Poésies complètes [Arthur Rimbaud]
Je dois reconnaître, quitte
à paraître un temps soit peu inculte, que je ne m’étais jamais réellement
penché sur l’œuvre rimbaldienne. Comme tout un chacun, je connaissais (bien maladroitement)
les quelques poèmes portés aux nues par le XXeme siècle, bercé par le chant des
Voyelles ou par la mélodie du Dormeur du Val, mais je ne m’étais jamais
attelé à la lecture plus approfondie d’une poésie qui pourtant regorge de
joyaux.
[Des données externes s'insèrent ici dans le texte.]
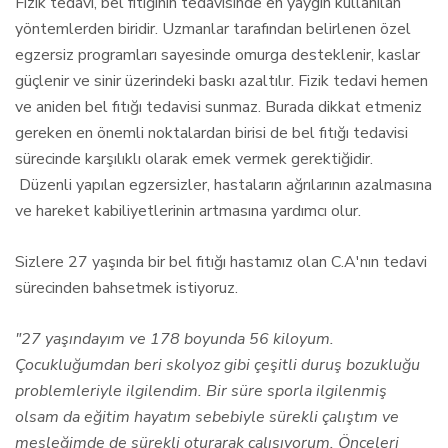
Fizik tedavi, bel fıtığının tedavisinde en yaygın kullanılan
yöntemlerden biridir. Uzmanlar tarafından belirlenen özel
egzersiz programları sayesinde omurga desteklenir, kaslar
güçlenir ve sinir üzerindeki baskı azaltılır. Fizik tedavi hemen
ve aniden bel fıtığı tedavisi sunmaz. Burada dikkat etmeniz
gereken en önemli noktalardan birisi de bel fıtığı tedavisi
sürecinde karşılıklı olarak emek vermek gerektiğidir.
Düzenli yapılan egzersizler, hastaların ağrılarının azalmasına
ve hareket kabiliyetlerinin artmasına yardımcı olur.
Sizlere 27 yaşında bir bel fıtığı hastamız olan C.A'nın tedavi
sürecinden bahsetmek istiyoruz.
"27 yaşındayım ve 178 boyunda 56 kiloyum.
Çocukluğumdan beri skolyoz gibi çeşitli duruş bozukluğu
problemleriyle ilgilendim. Bir süre sporla ilgilenmiş
olsam da eğitim hayatım sebebiyle sürekli çalıştım ve
mesleğimde de sürekli oturarak çalışıyorum. Önceleri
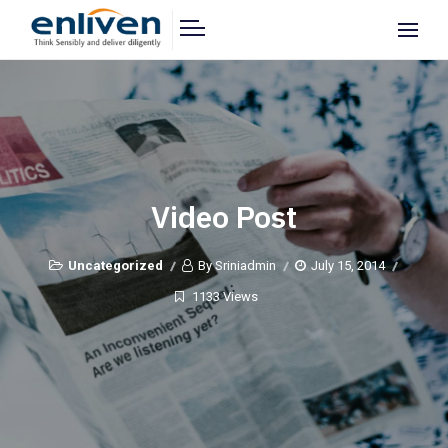
Video Post
Uncategorized
By Sriniadmin
July 15, 2014
1133 Views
Errare humanum est, mais la faute est dorénavant réparée.
Ce qui me subjugue le plus,
c’est la verve avec laquelle Rimbaud manie un langage vulgarisé, des locutions
empoussiérées par des décennies de romantisme mielleux : la langue française
qui, sous la plume d’Anatole France, s’enfonce dans la mièvrerie, retrouve ici
une nouvelle jeunesse (due aussi à l’écriture – volontairement – enfantine du
poète). On aperçoit, au détour d’un sonnet, une esthétique presque
baudelairienne, notamment dans la perception insolite de la laideur (qui n’est
pas sans rappeler Une charogne)
illustrée par Vénus anadyomène
:
Comme d'un cercueil
vert en fer blanc, une tête
De femme à cheveux bruns fortement pommadés
D'une vieille baignoire émerge, lente et
bête,
Avec des déficits assez mal ravaudés ;
Puis le col gras et gris, les larges
omoplates
Qui saillent ; le dos court qui rentre et
qui ressort ;
Puis les rondeurs des reins semblent
prendre l'essor ;
La graisse sous la peau paraît en feuilles
plates ;
L'échine est un peu rouge, et le tout sent
un goût
Horrible étrangement ; on remarque surtout
Des singularités qu'il faut voir à la
loupe...
Les reins portent deux mots gravés : Clara
Venus ;
– Et tout ce corps remue et tend sa large
croupe
Belle hideusement d'un ulcère à l'anus.
J’ai eu cependant certains
rebuts face au fouillis d’exégèses proposées dans cet ouvrage et qui nuisent
selon moi à une lecture appréciable, il me faudrait lire ces Poésies une
seconde fois pour en savourer la quintessence, sans parasitages. Autres faits
malencontreux, je me suis heurté à un alourdissement de la syntaxe et à une
hypotaxe hasardeuse dans quelques (mais assez rares) poèmes, comme Le Forgeron, qui peuvent détériorer le
sens que le poète a voulu y mettre. En revanche, le ton sarcastique de Ce qu’on dit au poète à propos des fleurs
ou encore de Rage de Césars est
délectable.
Ma préférence va
indéniablement aux poèmes de l’Album Zutique, où le talent de Rimbaud pour le
pastiche et la dérision atteint son zénith : le poète va même jusqu’à parodier
les Fêtes Galantes de son compagnon Verlaine (l’Album Zutique est
d’ailleurs l’unique trace de collaboration entre les deux hommes).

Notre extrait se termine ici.